How Not to Receive a Gift

Imagine that we each have just received a free and mysterious gift – one that, when explored, grew more and more wonderful.

Here is a list (not exhaustive!) of how I should probably not receive this gift.

-Convince myself it is not that cool anyway, and not really engage it.

-Try to subtly earn it, and thereby convince myself that I control the gift.

-Trash it.

-Tell myself that I do not deserve it, and thereby excuse myself from encountering the wonder of the thing.

-Otherwise ignore or neglect it.

I’d be silly to do these things, right?  

And yet I know that I have, in one form or another, with the free gifts of my inner life, outer life, the earth, my mind and body.

Let’s agree to receive these gifts in wonder and, humbled by their depth, attend to each with deep love.

The Way We Play

I once heard this story of a student auditioning at a school of music.  

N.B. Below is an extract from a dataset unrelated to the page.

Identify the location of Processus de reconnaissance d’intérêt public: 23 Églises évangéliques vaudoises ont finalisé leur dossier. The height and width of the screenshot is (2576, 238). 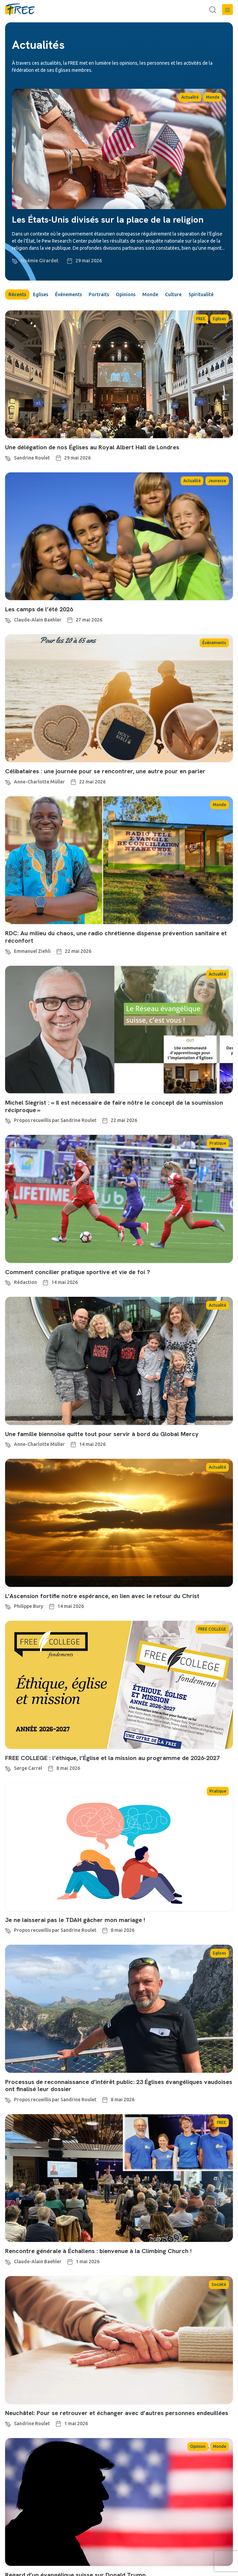
(118, 2085).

He had exhaustively prepared his audition piece.  During the actual audition, though, the instructor interrupted him almost immediately and asked him to play it differently.

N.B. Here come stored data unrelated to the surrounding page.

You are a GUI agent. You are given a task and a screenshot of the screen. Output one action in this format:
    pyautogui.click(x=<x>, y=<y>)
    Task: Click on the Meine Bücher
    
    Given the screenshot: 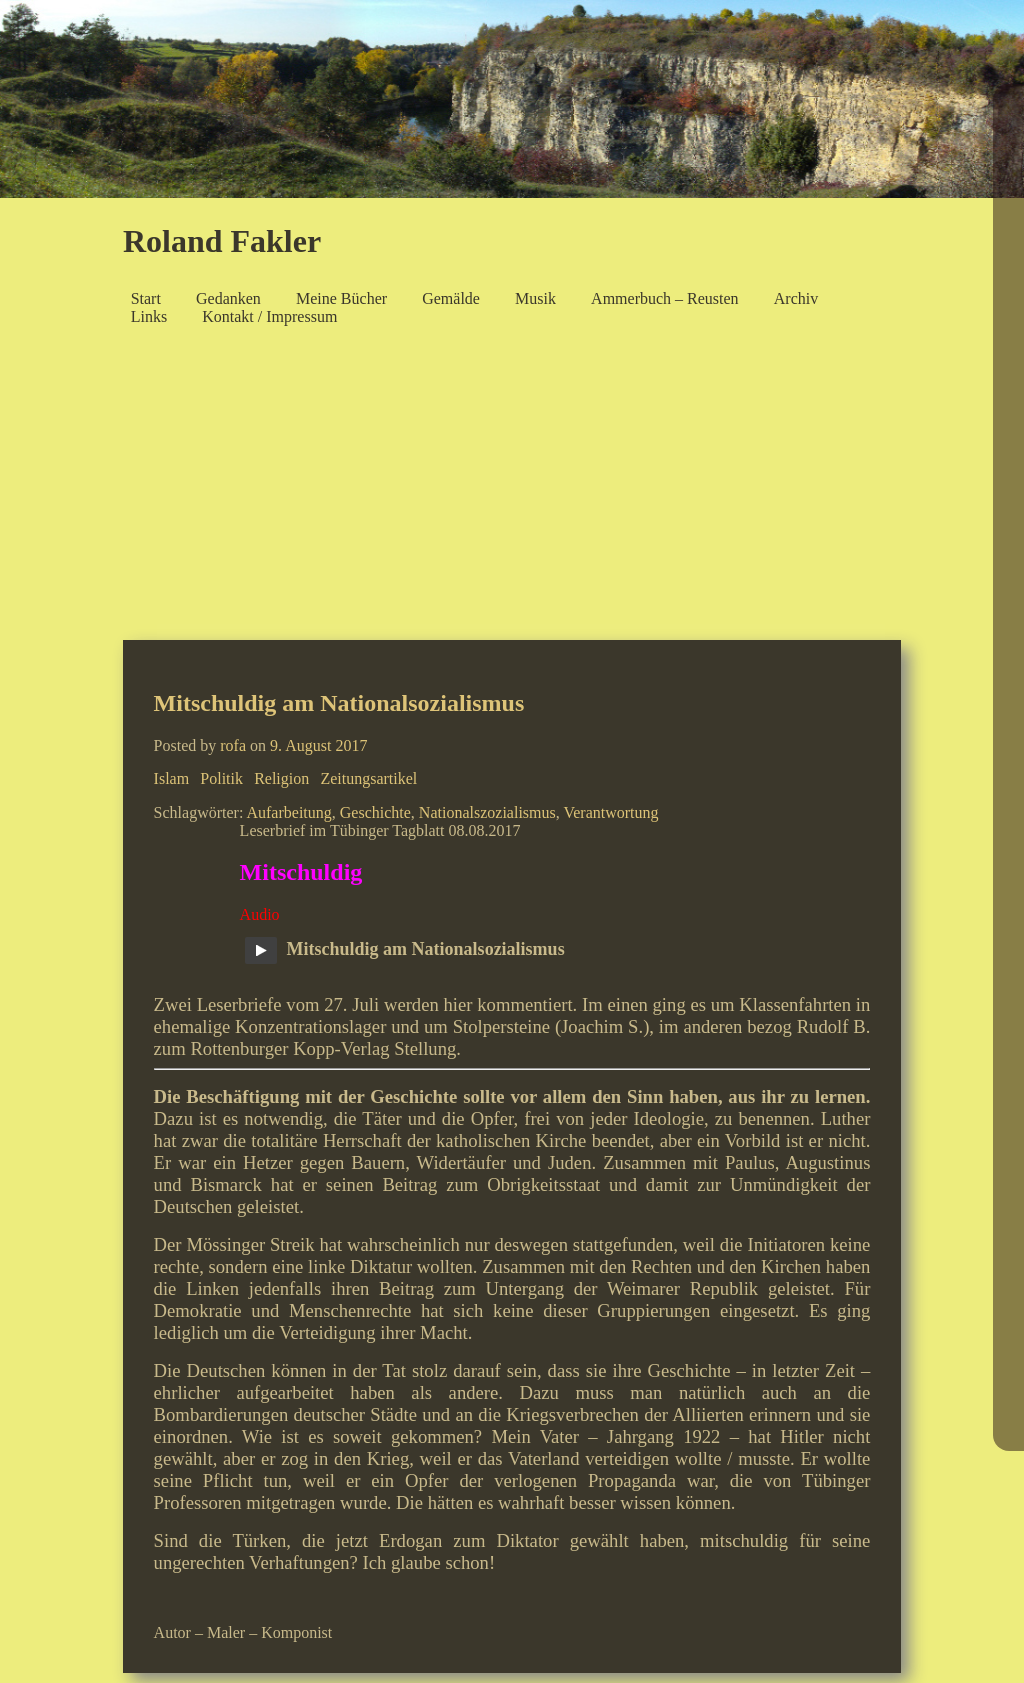 What is the action you would take?
    pyautogui.click(x=341, y=298)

That’s great.  Now, play it at double speed.

Now, play it at half speed.

Now, play it like Adele sings. 

Now play it like Santana.

Now play it like Dylan.

The teacher wanted to see how well the student adapted to the challenge of changing his default mode.

In life, we typically have a default “way we play.”  Call it our personality, or our narrative, or our way of being.  It has helped us survive this long and do some things well.

Crucial to the skill of living artfully, though, is beginning to see this “way we play” as limited, learn to experiment with playing differently, and then watch new doors open wide.

Playing to Learn

The few times that I have shadowed our sons in their (mostly German-speaking) school, I’ve gained an appreciation of how difficult it must be to be immersed in a new language in that context. Yes, young brains can pick up language fast, but going from zero to playground proficient is still a hard thing.

Lately, at home, we have noticed that they are most likely to practice their German when they are playing. Either alone or together, they play with both toys and language. They get in a lot of hours of practice that way and the German becomes part of their joy.

So: that new thing we want (or need) to learn… how can our learning feel like play?

Elders

When we moved into our house last summer, I found that someone had left an unassuming book in the dresser… an independently published book, “20 Walks from Munich.” Each of the twenty walks is exhaustively (and often hilariously) detailed, like a pirate map in a children’s story. (As in: “Look to the left. Do you see the big rock? Walk past it and turn right.”)

When I tried out the first walk, I was looking up and down from the book every few minutes. I was a novice and wondered often if I was on the correct path. But the more I walked, the more I saw folks in their sixties and seventies in small groups on the very path that my book was describing.

They knew the way by heart.

I put away the book and followed where they were walking.

Our modern life typically does not prioritize listening to elders, but it could and, in many cases, should. The elders have walked this way before.